[Records for the exercise]
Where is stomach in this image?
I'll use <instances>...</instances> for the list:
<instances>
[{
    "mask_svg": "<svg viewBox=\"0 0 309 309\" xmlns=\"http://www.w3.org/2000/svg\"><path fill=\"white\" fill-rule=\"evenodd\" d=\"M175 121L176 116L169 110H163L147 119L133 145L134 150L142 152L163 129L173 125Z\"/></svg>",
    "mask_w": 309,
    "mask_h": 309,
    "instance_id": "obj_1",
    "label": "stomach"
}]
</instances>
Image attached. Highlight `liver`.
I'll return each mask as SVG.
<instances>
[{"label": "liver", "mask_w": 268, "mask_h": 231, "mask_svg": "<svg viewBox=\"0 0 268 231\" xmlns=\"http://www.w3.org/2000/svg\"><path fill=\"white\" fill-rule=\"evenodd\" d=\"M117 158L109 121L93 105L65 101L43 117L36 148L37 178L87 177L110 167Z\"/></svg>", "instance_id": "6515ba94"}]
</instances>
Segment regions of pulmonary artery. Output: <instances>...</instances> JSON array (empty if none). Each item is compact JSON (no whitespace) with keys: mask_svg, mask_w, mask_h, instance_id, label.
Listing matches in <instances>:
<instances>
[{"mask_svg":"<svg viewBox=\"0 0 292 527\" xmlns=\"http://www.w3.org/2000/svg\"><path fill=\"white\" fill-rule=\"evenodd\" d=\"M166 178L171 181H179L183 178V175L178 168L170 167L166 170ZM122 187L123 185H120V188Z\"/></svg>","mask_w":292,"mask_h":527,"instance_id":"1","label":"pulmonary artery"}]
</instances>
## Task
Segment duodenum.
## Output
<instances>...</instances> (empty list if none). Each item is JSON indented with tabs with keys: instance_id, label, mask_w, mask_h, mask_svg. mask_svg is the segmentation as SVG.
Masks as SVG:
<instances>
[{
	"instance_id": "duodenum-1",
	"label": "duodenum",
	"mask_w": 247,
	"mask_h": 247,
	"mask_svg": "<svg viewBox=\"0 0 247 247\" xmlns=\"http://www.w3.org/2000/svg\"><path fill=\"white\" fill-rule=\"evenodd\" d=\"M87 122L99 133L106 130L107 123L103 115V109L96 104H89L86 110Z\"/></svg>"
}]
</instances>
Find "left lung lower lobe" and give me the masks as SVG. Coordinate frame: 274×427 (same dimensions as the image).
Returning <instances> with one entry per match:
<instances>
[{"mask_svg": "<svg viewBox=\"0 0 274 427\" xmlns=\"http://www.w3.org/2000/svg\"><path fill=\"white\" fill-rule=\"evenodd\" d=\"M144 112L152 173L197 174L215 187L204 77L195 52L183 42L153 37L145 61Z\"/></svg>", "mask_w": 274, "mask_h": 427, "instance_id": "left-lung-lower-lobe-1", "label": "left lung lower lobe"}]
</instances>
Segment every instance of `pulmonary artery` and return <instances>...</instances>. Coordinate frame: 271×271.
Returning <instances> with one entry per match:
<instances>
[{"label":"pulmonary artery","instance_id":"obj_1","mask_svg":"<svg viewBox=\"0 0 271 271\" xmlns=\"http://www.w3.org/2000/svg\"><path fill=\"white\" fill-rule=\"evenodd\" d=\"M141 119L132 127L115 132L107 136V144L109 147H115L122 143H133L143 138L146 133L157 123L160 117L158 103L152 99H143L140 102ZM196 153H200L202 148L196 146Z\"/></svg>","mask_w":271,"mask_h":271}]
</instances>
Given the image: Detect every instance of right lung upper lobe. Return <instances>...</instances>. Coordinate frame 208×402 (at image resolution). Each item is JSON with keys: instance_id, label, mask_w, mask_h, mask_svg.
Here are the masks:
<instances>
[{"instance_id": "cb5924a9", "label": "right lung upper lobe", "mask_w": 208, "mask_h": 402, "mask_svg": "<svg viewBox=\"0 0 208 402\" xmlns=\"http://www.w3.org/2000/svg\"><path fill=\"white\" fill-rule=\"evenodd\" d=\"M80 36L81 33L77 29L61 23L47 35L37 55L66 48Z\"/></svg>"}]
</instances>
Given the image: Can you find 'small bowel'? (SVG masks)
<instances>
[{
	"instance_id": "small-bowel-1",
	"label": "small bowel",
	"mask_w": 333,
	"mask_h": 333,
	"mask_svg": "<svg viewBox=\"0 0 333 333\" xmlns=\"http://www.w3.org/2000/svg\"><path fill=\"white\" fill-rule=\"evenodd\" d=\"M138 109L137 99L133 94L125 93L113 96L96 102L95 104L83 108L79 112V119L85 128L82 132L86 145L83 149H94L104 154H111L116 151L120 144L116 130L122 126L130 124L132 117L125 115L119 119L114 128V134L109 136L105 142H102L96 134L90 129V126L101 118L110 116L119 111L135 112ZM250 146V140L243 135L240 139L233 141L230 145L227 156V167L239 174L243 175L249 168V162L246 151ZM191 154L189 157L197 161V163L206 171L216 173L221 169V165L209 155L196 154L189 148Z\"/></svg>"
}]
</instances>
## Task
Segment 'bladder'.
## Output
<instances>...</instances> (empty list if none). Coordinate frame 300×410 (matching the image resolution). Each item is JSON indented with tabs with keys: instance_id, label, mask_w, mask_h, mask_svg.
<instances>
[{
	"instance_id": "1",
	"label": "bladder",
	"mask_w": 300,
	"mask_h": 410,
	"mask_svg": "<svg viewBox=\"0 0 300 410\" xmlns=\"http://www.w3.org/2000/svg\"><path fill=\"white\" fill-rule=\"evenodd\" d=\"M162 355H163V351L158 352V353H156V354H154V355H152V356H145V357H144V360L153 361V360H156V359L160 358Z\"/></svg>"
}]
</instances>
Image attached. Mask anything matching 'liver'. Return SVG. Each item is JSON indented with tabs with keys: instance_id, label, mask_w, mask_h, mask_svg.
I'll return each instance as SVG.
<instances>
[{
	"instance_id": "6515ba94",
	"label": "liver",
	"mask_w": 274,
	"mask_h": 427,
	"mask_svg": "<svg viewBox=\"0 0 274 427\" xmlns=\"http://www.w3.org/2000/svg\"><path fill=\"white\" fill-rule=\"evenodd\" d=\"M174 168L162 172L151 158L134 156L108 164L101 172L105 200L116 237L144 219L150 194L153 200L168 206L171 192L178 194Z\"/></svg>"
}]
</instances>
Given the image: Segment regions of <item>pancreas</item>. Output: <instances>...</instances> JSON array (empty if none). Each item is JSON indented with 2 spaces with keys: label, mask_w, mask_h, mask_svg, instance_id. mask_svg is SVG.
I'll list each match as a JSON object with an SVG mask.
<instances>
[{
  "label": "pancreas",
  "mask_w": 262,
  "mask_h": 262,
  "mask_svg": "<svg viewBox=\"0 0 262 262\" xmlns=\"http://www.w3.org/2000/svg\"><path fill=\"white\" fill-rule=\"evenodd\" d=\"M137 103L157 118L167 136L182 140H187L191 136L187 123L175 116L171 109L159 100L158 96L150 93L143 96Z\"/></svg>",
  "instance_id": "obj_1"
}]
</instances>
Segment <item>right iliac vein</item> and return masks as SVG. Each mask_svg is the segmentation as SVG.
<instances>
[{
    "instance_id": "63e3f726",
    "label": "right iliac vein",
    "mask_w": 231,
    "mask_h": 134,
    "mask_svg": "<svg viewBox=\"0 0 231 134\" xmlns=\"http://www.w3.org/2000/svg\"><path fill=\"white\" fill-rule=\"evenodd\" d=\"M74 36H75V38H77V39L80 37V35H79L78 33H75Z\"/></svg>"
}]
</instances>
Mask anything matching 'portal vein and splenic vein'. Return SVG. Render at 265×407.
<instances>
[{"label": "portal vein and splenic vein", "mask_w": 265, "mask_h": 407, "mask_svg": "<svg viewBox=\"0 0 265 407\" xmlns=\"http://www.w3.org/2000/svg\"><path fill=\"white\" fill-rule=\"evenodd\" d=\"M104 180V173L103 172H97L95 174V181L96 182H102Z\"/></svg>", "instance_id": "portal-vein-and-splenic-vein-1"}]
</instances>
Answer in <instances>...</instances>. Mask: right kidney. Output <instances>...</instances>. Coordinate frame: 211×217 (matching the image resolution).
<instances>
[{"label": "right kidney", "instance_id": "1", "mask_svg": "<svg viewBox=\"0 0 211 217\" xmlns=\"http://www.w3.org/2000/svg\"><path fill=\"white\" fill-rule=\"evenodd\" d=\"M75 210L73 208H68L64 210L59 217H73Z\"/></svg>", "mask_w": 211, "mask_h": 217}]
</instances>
[/Records for the exercise]
# [To do]
Starting with the line that contains "Mask anything matching 'portal", restate every line through the end of the records above, exactly and with no other lines.

# [Answer to this exercise]
Mask anything matching 'portal vein and splenic vein'. Return SVG. Render at 265×407.
<instances>
[{"label": "portal vein and splenic vein", "mask_w": 265, "mask_h": 407, "mask_svg": "<svg viewBox=\"0 0 265 407\" xmlns=\"http://www.w3.org/2000/svg\"><path fill=\"white\" fill-rule=\"evenodd\" d=\"M104 180V173L103 172H97L95 174V181L96 182H102Z\"/></svg>", "instance_id": "portal-vein-and-splenic-vein-1"}]
</instances>
Answer in <instances>...</instances>. Mask: right kidney. Output <instances>...</instances>. Coordinate frame: 211×217 (matching the image resolution).
<instances>
[{"label": "right kidney", "instance_id": "1", "mask_svg": "<svg viewBox=\"0 0 211 217\" xmlns=\"http://www.w3.org/2000/svg\"><path fill=\"white\" fill-rule=\"evenodd\" d=\"M75 210L73 208H68L64 210L59 217H73Z\"/></svg>", "mask_w": 211, "mask_h": 217}]
</instances>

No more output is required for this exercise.